City of Milwaukee analysts have pointed out basic short-comings in information the City of Waukesha has provided in support of a controversial plan to divert Lake Michigan water to the City of Waukesha, and also - - perhaps - - into an expanded water service territory including parts of the Town of Waukesha, Pewaukee, Delafield and Genesee.
Diverted Great Lakes water sales by the City of Milwaukee to a community like Waukesha - - separate from regional mandates in a 2008 multi-state Great Lakes management Compact - - must also meet requirements for water buyers spelled out in Milwaukee Common Council four-year-old resolution #080457 (full text, here), regarding existing comprehensive planning, and transportation, housing and jobs plans in the buyer's city to help Milwaukee address those needs for its residents.You'd think that Waukesha's presentations would by now be air-tight and polished, as Milwaukee's conditions have been known since 2008, with Waukesha having completed its application two years ago and in the hands already of the Wisconsin Department of Natural Resources - - with analysis down the line by the other Great Lakes states if the DNR moves it along after hearings.
And it's worth noting that water diversion schemes drawn up after lengthy work by consultants and water officials have been turned back because reviewers raised substantial issues with the documents.
In fact, at one early public discussion in the Waukesha Common Council chambers, Great Lakes water expert Peter Annin told the assemblage that if there was one certainty in the diversion review process, it was that at least one state would send the whole thing back for more work.
Some years ago, New Berlin asked for a relatively small diversion from Milwaukee, and even though the review required a lower-level of approval than what Waukesha will face because of geographical and legal factors, the initial draft needed a lot of revisions that delayed the eventual approvals.
And the Wisconsin Department of Natural Resources has advised the City of New Berlin that its 2006 application for a diversion - - touted last year by the DNR as "complete and comprehensive" - - must be clarified and expanded.And when the DNR sent the New Berlin application to the other states for a mere advisory review - - Waukesha's will require a much tougher analysis, with the states actually formally saying "aye" or "nay," with unanimity required- - the reviews as submitted to the DNR, and summarized below, were downright ugly:
In at least 26 categories of "efficient water use," "water supply alternatives." and "environmental impacts," according to a letter received last month by New Berlin officials and consultants.
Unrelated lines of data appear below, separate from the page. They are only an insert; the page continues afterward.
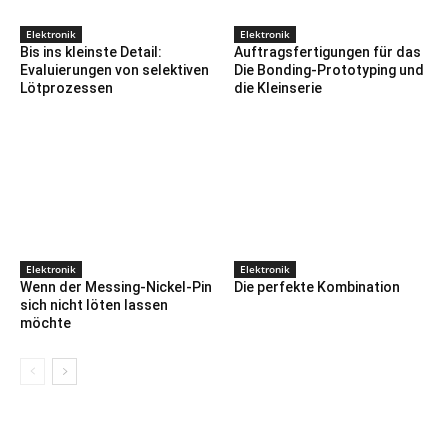
Elektronik
Elektronik
Bis ins kleinste Detail:
Auftragsfertigungen für das
Evaluierungen von selektiven
Die Bonding-Prototyping und
Lötprozessen
die Kleinserie
Elektronik
Elektronik
Wenn der Messing-Nickel-Pin
Die perfekte Kombination
sich nicht löten lassen
möchte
New York: On Aug. 15, New York officials said the application was without key studies, complete data, adequate water supply descriptions, enough system and geological maps and “descriptions of the situation and feasible options.” New York opined that there was “no evidence that the applicant is aware of or familiar with the full range of applicable state and national regulations, laws, agreements or treaties” and cited other deficiencies or possible inaccuracies. Additionally, New York observed that “the statement of no cumulative impacts is unsupported by any data in the document and does not address potential cumulative impacts to Lake Michigan water levels, shoreline, other users, water-dependent natural resources, etc.”Waukesha has said it's on a tight schedule to get the diversion and water-return system in place by June, 2018.
Illinois: On July 14, Illinois officials suggested the application could be strengthened with data of “forecasts of future water use, both inside and outside the Great Lakes basin.” Illinois also suggested that New Berlin extend its sprinkling ban, evaluate the effectiveness of its conservation planning, and expand its search for well-water alternatives to its proposed Lake Michigan diversion that could eliminate the need for a diversion.
Michigan: On Sept. 25, the state of Michigan said it would not begin a formal review until a full-scale diversion application was received. On Oct. 31, its attorney general said that without a formal application meeting federal standards provided by the U.S. Water Resources Development Act, New Berlin could not proceed.
Getting your "t's" crossed and "i's" dotted in advance would appear to be a necessity, as the far-simpler New Berlin case (no return flow big questions, no contentious service territory maps or water volume questions) has shown.